» **WORK REQUIRED**:
All lines from the one containing "eigenständig" down to the final line of the entries below: return them exactly.

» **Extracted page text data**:
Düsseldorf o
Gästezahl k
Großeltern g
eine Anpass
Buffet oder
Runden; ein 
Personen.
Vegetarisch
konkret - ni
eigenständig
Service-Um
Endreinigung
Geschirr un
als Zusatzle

» **EXERCISE OUTPUT**:
eigenständig
Service-Um
Endreinigung
Geschirr un
als Zusatzle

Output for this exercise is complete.